Anyway, I'm surge-pause-surging up through the six gears, progress occasionally further interrupted by a collision with the rev limiter. This happens because a triple never sounds as if it's revving anything like as hard as it really is, and what I have taken to be a stonking mid-range is actually a very keen up-range. Whatever, there's plenty of energy here and it's delivered with a deep, melodic tunefulness that is one of this car's greatest character assets.
As ever, you can drive around the gearchange issue and make tolerably smooth progress, although it's never as satisfying as a proper manual shift that you can control fully. But it's not all frustration; downchanges are a treat if you add a footful of revs-matching throttle (it doesn't blip the revs up enough on its own), and there's a fire to this Smart's pace that you don't quite get with the standard car. Digi-Tec claims 9.2sec to 62mph, so just think what this car could do if you could do a proper launch from standstill, upshift instantly and be back on the power straight away.
Perhaps then, too, we could really get the Roadster to dance through corners. The potential is there, for sure, and with these chassis mods you can feel a bite and a precision normally smothered in a power-steered Roadster. (They're better without power steering, but the public won't believe it.) Floor the throttle before an apex, to ensure power arrives when you need it, and you can feel the tail start to drift. You'll be pulling a surprising amount of lateral g before the ESP kicks in, discovering in the process that the harder you goad the Roadster, the better it gets.

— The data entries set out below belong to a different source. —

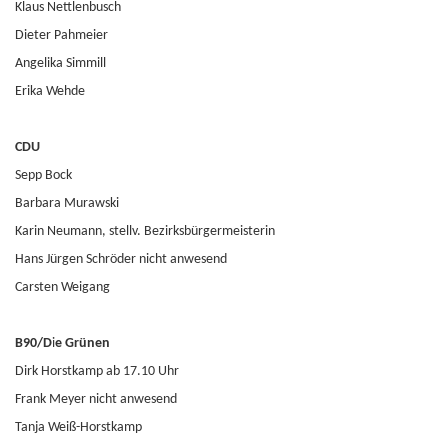
Klaus Nettlenbusch
Dieter Pahmeier
Angelika Simmill
Erika Wehde
CDU
Sepp Bock
Barbara Murawski
Karin Neumann, stellv. Bezirksbürgermeisterin
Hans Jürgen Schröder nicht anwesend
Carsten Weigang
B90/D
i
e Grünen
Dirk Horstkamp ab 17.10 Uhr
Frank Meyer nicht anwesend
Tanja Weiß-Horstkamp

There's one small downside to those springs and wheels, though. The extra offset causes quite a lot of bump-steer and camber-following, something a carmaker would try to engineer out but which, to those of us tuned into such things, makes the little sports car feel more alive. I don't mind it at all. And then there's the ride, firm but not uncomfortable, and the brakes, still too soft and springy. Maybe the planned rear disc conversion will fix that.
For now, this is as non-softcore a Smart Roadster as you can reasonably expect. Smart's chief engineer has admitted that it's not impossible to make a manual right-hand-drive Roadster because there's just enough room for a clutch pedal. OK, just do it.